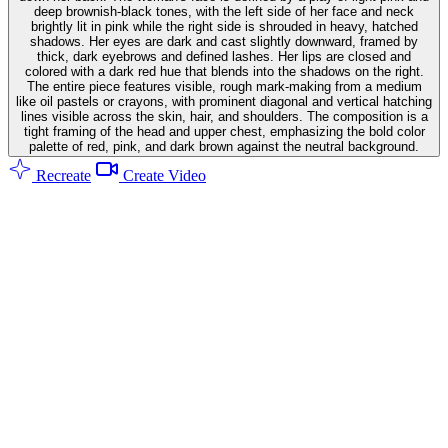
deep brownish-black tones, with the left side of her face and neck
brightly lit in pink while the right side is shrouded in heavy, hatched
shadows. Her eyes are dark and cast slightly downward, framed by
thick, dark eyebrows and defined lashes. Her lips are closed and
colored with a dark red hue that blends into the shadows on the right.
The entire piece features visible, rough mark-making from a medium
like oil pastels or crayons, with prominent diagonal and vertical hatching
lines visible across the skin, hair, and shoulders. The composition is a
tight framing of the head and upper chest, emphasizing the bold color
palette of red, pink, and dark brown against the neutral background.
Recreate
Create Video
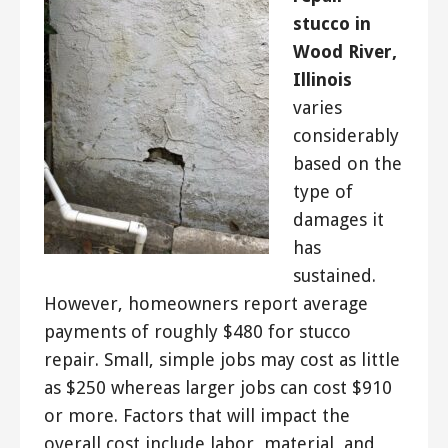
stucco in
Wood River,
Illinois
varies
considerably
based on the
type of
damages it
has
sustained.
However, homeowners report average
payments of roughly $480 for stucco
repair. Small, simple jobs may cost as little
as $250 whereas larger jobs can cost $910
or more. Factors that will impact the
overall cost include labor, material, and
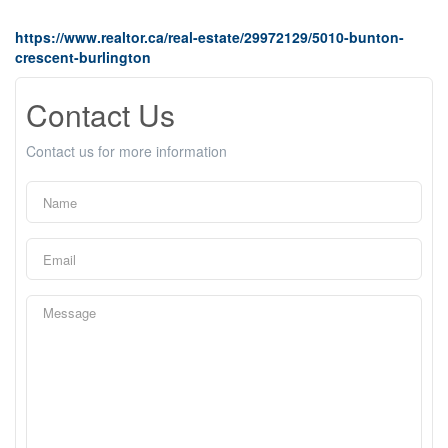
https://www.realtor.ca/real-estate/29972129/5010-bunton-
crescent-burlington
Contact Us
Contact us for more information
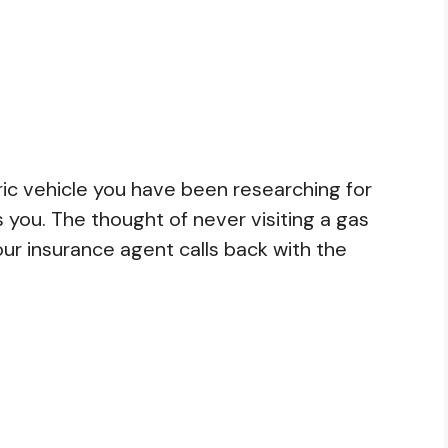
ctric vehicle you have been researching for
s you. The thought of never visiting a gas
your insurance agent calls back with the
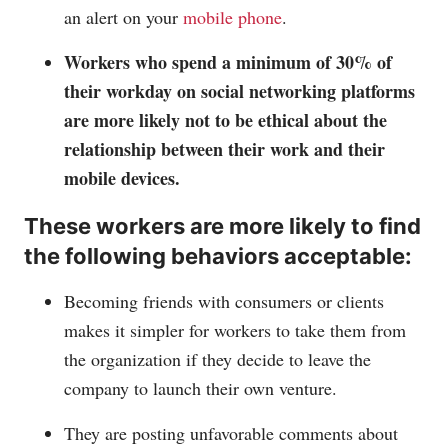
an alert on your
mobile phone
.
Workers who spend a minimum of 30% of
their workday on social networking platforms
are more likely not to be ethical about the
relationship between their work and their
mobile devices.
These workers are more likely to find
the following behaviors acceptable:
Becoming friends with consumers or clients
makes it simpler for workers to take them from
the organization if they decide to leave the
company to launch their own venture.
They are posting unfavorable comments about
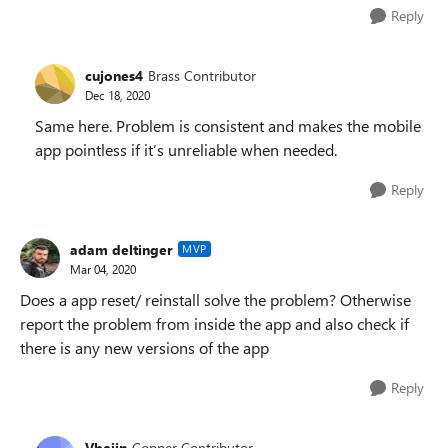
Reply
cujones4
Brass Contributor
Dec 18, 2020
Same here. Problem is consistent and makes the mobile
app pointless if it’s unreliable when needed.
Reply
adam deltinger
MVP
Mar 04, 2020
Does a app reset/ reinstall solve the problem? Otherwise
report the problem from inside the app and also check if
there is any new versions of the app
Reply
Vbejin
Copper Contributor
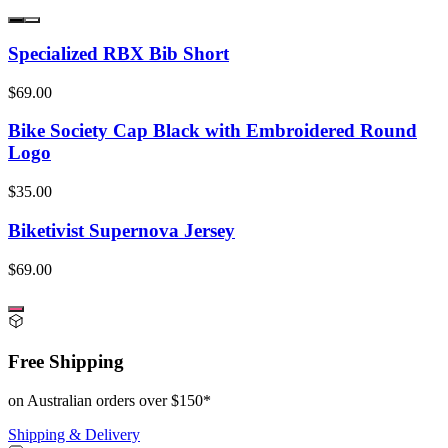
Specialized RBX Bib Short
$69.00
Bike Society Cap Black with Embroidered Round
Logo
$35.00
Biketivist Supernova Jersey
$69.00
Free Shipping
on Australian orders over $150*
Shipping & Delivery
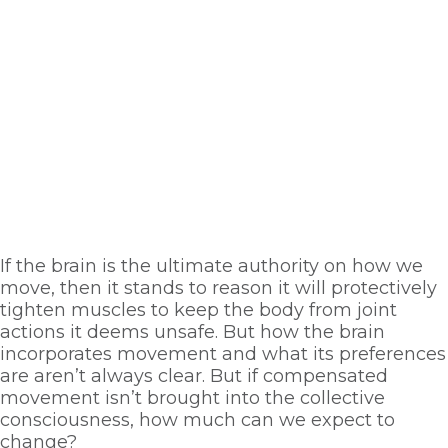
If the brain is the ultimate authority on how we 
move, then it stands to reason it will protectively 
tighten muscles to keep the body from joint 
actions it deems unsafe. But how the brain 
incorporates movement and what its preferences 
are aren’t always clear. But if compensated 
movement isn’t brought into the collective 
consciousness, how much can we expect to 
change? 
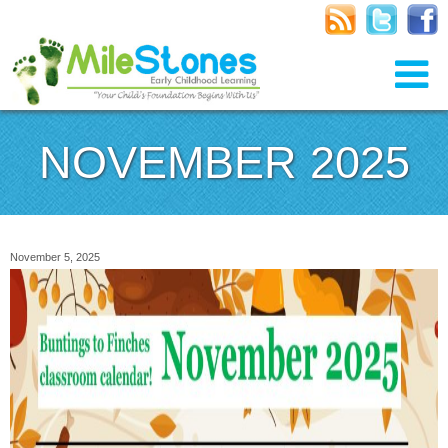
NOVEMBER 2025
November 5, 2025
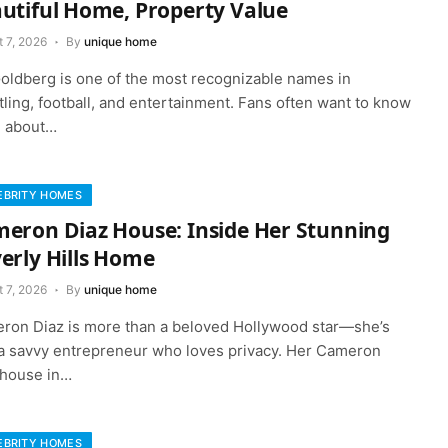
utiful Home, Property Value
 7, 2026
By
unique home
 Goldberg is one of the most recognizable names in
ling, football, and entertainment. Fans often want to know
 about…
EBRITY HOMES
eron Diaz House: Inside Her Stunning
erly Hills Home
 7, 2026
By
unique home
ron Diaz is more than a beloved Hollywood star—she’s
 a savvy entrepreneur who loves privacy. Her Cameron
 house in…
EBRITY HOMES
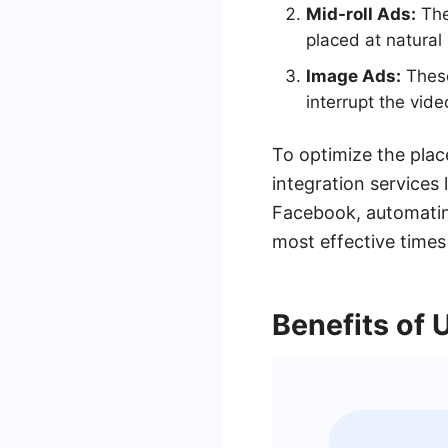
Mid-roll Ads:
The
placed at natural
Image Ads:
These
interrupt the vid
To optimize the pla
integration services
Facebook, automatin
most effective times
Benefits of 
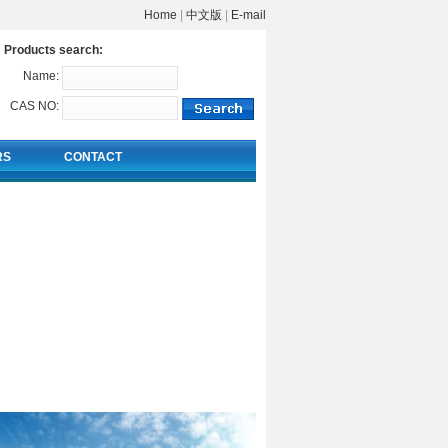
Home
|
中文版
|
E-mail
Products search:
Name:
CAS NO:
RS
CONTACT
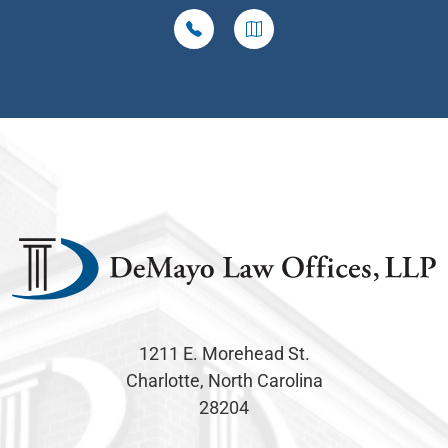
1211 E. Morehead St.
Charlotte, North Carolina
28204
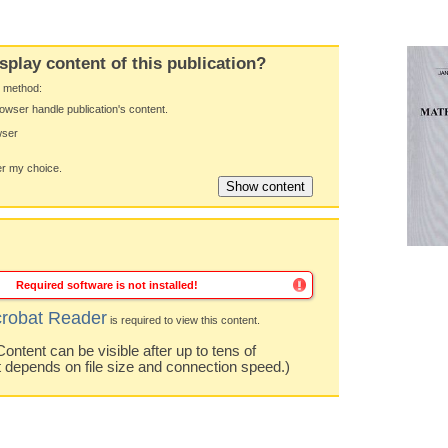
splay content of this publication?
y method:
owser handle publication's content.
wser
 my choice.
Required software is not installed!
robat Reader
is required to view this content.
ntent can be visible after up to tens of
t depends on file size and connection speed.)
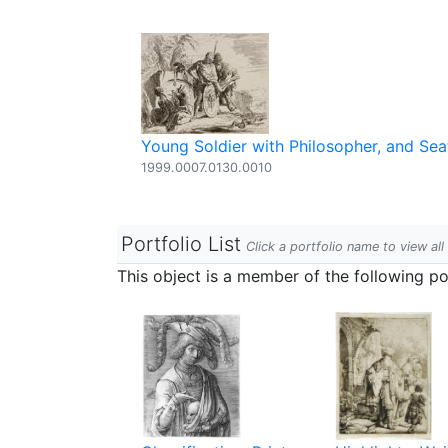
Young Soldier with Philosopher, and S
1999.0007.0130.0010
Portfolio List
Click a portfolio name to view all
This object is a member of the following por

◇ ◇ ◇ ◇

▶ [Exercise aim]: With the pictures omitted, give every line above again exactly.

▶ [Answer space]:
deep brownish-black tones, with the left side of her face and neck
brightly lit in pink while the right side is shrouded in heavy, hatched
shadows. Her eyes are dark and cast slightly downward, framed by
thick, dark eyebrows and defined lashes. Her lips are closed and
colored with a dark red hue that blends into the shadows on the right.
The entire piece features visible, rough mark-making from a medium
like oil pastels or crayons, with prominent diagonal and vertical hatching
lines visible across the skin, hair, and shoulders. The composition is a
tight framing of the head and upper chest, emphasizing the bold color
palette of red, pink, and dark brown against the neutral background.
Recreate
Create Video
stucco in
Wood River,
Illinois
varies
considerably
based on the
type of
damages it
has
sustained.
However, homeowners report average
payments of roughly $480 for stucco
repair. Small, simple jobs may cost as little
as $250 whereas larger jobs can cost $910
or more. Factors that will impact the
overall cost include labor, material, and
https://www.realtor.ca/real-estate/29972129/5010-bunton-
crescent-burlington
Contact Us
Contact us for more information
ctric vehicle you have been researching for
s you. The thought of never visiting a gas
your insurance agent calls back with the
an alert on your
mobile phone
.
Workers who spend a minimum of 30% of
their workday on social networking platforms
are more likely not to be ethical about the
relationship between their work and their
mobile devices.
These workers are more likely to find
the following behaviors acceptable:
Becoming friends with consumers or clients
makes it simpler for workers to take them from
the organization if they decide to leave the
company to launch their own venture.
They are posting unfavorable comments about
Reply
cujones4
Brass Contributor
Dec 18, 2020
Same here. Problem is consistent and makes the mobile
app pointless if it’s unreliable when needed.
Reply
adam deltinger
MVP
Mar 04, 2020
Does a app reset/ reinstall solve the problem? Otherwise
report the problem from inside the app and also check if
there is any new versions of the app
Reply
Vbejin
Copper Contributor
Specialized RBX Bib Short
$69.00
Bike Society Cap Black with Embroidered Round
Logo
$35.00
Biketivist Supernova Jersey
$69.00
Free Shipping
on Australian orders over $150*
Shipping & Delivery
If the brain is the ultimate authority on how we 
move, then it stands to reason it will protectively 
tighten muscles to keep the body from joint 
actions it deems unsafe. But how the brain 
incorporates movement and what its preferences 
are aren’t always clear. But if compensated 
movement isn’t brought into the collective 
consciousness, how much can we expect to 
change? 
NOVEMBER 2025
November 5, 2025
utiful Home, Property Value
 7, 2026
By
unique home
 Goldberg is one of the most recognizable names in
ling, football, and entertainment. Fans often want to know
 about…
EBRITY HOMES
eron Diaz House: Inside Her Stunning
erly Hills Home
 7, 2026
By
unique home
ron Diaz is more than a beloved Hollywood star—she’s
 a savvy entrepreneur who loves privacy. Her Cameron
 house in…
EBRITY HOMES
Mid-roll Ads:
The
placed at natural
Image Ads:
These
interrupt the vid
To optimize the pla
integration services
Facebook, automatin
most effective times
Benefits of 
Home
|
中文版
|
E-mail
Products search:
Name:
CAS NO:
RS
CONTACT
1211 E. Morehead St.
Charlotte, North Carolina
28204
splay content of this publication?
y method:
owser handle publication's content.
wser
 my choice.
Required software is not installed!
robat Reader
is required to view this content.
ntent can be visible after up to tens of
t depends on file size and connection speed.)
Young Soldier with Philosopher, and S
1999.0007.0130.0010
Portfolio List
Click a portfolio name to view all
This object is a member of the following por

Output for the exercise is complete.